Many “serious musicians” nowadays are in academia because they write stuff that no one understands, listens to, or likes.  They write for their old boys’ network of old fools and friends.  Sycophants like James Levine promote their lofty compositions to an unsuspecting public.  The tell-tale for me was watching a couple bring their mentally challenged relative with them to the BSO one night.  Mr.
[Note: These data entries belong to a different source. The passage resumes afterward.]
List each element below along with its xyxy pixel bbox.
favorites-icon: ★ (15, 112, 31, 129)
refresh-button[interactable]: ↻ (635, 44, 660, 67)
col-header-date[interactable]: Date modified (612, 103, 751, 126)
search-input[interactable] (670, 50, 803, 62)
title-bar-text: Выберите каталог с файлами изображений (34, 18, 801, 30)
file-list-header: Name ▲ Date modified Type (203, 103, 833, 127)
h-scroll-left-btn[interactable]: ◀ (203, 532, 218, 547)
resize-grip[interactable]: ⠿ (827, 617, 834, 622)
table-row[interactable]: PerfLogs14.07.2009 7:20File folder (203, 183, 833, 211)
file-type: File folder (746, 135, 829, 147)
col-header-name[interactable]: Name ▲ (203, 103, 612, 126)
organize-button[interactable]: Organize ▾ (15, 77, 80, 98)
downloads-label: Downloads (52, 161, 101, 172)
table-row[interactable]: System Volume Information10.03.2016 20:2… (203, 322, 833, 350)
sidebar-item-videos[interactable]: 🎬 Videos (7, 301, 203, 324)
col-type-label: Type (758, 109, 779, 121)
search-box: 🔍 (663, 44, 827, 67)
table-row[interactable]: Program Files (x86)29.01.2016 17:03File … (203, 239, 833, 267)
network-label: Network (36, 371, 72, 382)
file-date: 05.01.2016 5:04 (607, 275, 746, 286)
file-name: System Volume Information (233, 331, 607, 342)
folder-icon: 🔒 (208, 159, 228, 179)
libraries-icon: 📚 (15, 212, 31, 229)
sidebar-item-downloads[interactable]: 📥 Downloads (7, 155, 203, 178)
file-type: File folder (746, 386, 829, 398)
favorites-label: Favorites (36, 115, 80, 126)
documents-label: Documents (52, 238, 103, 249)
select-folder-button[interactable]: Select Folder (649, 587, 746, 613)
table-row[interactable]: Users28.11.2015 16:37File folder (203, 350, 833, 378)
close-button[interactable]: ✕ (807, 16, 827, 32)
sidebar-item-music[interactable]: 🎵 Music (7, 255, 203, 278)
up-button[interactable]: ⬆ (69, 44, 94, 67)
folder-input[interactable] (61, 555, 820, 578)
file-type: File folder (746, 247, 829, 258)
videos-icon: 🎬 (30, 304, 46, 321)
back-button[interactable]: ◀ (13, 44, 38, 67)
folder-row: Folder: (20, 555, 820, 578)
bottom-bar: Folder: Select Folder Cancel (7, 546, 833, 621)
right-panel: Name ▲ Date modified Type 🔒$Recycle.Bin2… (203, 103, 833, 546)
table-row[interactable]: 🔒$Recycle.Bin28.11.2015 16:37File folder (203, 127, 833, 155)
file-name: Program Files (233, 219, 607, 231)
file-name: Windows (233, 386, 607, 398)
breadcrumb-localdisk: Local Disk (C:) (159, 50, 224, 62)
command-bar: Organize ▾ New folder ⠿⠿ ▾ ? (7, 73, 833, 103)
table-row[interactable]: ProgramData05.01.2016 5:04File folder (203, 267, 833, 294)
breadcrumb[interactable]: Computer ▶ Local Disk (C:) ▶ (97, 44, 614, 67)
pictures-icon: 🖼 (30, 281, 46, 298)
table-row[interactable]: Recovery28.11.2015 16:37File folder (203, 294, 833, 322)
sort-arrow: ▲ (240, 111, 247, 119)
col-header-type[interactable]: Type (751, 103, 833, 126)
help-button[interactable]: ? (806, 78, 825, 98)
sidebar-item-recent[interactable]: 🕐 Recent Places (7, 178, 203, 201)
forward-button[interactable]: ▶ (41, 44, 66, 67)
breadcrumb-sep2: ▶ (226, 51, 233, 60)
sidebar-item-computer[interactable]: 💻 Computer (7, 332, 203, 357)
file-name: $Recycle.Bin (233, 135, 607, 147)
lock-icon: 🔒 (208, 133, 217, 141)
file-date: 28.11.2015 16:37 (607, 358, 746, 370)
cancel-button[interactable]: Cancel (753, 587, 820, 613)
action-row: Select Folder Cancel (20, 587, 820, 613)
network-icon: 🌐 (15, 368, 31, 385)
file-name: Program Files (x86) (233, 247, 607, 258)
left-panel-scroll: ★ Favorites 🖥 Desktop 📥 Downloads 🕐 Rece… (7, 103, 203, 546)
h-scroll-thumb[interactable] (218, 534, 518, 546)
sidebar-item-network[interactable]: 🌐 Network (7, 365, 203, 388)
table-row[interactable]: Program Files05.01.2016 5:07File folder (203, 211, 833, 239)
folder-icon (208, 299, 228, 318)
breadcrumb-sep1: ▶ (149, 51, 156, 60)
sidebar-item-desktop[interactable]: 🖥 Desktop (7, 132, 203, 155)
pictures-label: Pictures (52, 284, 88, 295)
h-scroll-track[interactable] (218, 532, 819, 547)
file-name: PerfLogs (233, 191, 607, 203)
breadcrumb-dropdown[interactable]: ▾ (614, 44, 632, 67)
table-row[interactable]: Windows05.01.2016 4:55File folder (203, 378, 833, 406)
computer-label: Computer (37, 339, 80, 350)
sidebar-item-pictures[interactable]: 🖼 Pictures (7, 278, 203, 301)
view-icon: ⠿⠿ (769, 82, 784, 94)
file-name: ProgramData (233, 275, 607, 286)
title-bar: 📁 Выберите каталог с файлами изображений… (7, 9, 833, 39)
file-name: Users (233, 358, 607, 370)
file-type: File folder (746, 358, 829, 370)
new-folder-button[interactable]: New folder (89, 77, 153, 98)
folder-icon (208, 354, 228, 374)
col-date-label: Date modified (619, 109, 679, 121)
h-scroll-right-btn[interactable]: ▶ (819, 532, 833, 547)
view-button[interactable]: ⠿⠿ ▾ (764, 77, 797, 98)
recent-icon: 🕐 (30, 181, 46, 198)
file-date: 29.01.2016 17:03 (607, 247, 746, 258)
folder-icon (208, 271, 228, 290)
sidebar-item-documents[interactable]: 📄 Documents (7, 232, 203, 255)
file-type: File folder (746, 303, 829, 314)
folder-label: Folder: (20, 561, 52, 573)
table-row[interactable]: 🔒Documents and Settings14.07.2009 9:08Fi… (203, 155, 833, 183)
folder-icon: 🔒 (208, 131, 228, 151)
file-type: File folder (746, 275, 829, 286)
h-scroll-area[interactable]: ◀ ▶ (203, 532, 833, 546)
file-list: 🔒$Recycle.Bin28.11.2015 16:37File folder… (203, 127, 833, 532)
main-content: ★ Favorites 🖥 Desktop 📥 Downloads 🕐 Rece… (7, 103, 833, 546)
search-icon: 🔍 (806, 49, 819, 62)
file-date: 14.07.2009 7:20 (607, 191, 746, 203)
Levine taps his Harry Potter’s wand and the magnificent orchestra launched into a god-awful ruckus that not even Rowling’s Deadly Hallows magic could straighten out.  The mentally challenged man’s critique said it all—he put an index finger in each ear.  You don’t need many faculties to recognize garbage.

Of course, the erudite can argue that I just don’t understand how wonderful this cacophony really is.  So be it.  There is a certain snob appeal to the arts that I can’t comprehend.  I don’t want a Pollack or Mapplethorpe to tell me I just don’t understand them.  I don’t want a Stockhausen or Berg to tell me either.  The same goes for literature.  Readers rule.  What I think personally as an artist, a writer in my case, really doesn’t matter—in music, art, or literature.  What matters is the public perception—what the listeners, the viewers, and the readers think.  My opinion only counts when I take off my creative hat as a writer and become a reader.  We can all become more educated participants in the process, of course, but this education can come from familiarity that carries you beyond to the hidden meaning.  Nevertheless, Boston concertgoers are some of the most avid music listeners in the country—Levine insulted them by saying that he needed to educate them.

When the arts lose sight of pleasing their intended audience, they’re doomed to failure.  That’s not a reason to follow fads, of course—audiences follow fads but also appreciate originality within that fad.  Artists have to make a compromise between what is popular and what is their individual twist on reality.  Making art, music, or literature for a few academic and erudite friends might be enough to satisfy some artists, but not me.  Sure, some might keep going with NEA grants handed out by the old boys’ networks comprising those friends, but they also might as well start their trips to the museum to join that T-Rex.  I’m afraid too many writers have lost sight of that.  The ranks of writers writing “literary fiction,” the number of writers still holding on to the legacy paradigm, the fads generating gangs of mutual admirers—all this is not healthy when viewed from the perspective of the readers.

In WD’s Inkwell column, a ubiquitous feature of the magazine, Don Vaughan writes an article titled “Calling All Writers!” and subtitled “Follow these 10 foolproof tips to launch your own regional writing conference.”  I cringed at reading the subtitle.  Writing conferences might be fun for writers—plenty of good food and drink, I suppose, and possibly some useful schmoozing—but you won’t meet or talk to any readers there.  You will see many lesser known authors tripping over themselves in their desire to talk to more famous authors and their agents (the latter, of course, like to have their egos stroked while promoting the agenda of the Big Six).  I’d advise writers to stay away from such things—and certainly to not create more of them!

Forget about perpetuating the legacy myth.  Use your fellow writers selfishly to improve your own writing (WD can help here, of course—it is good for something).  Help other writers to improve their writing skills, but don’t write for them.  Readers rule—get to know your readers, through public or online discussion sessions on your topics, interviews with public input, your blog (always allow comments), and so forth.  Leave the writing conferences’ organization to MFA and English programs—you’re better off spending your time and money writing and staying in touch with your readers.  You’ll only learn to do that in the school of hard knocks, not those programs.  I only know of one MFA program that doesn’t focus on the nebulous fiction genre “literary fiction”—I saw it described in WD a few months ago and wrote the author of the article to congratulate him.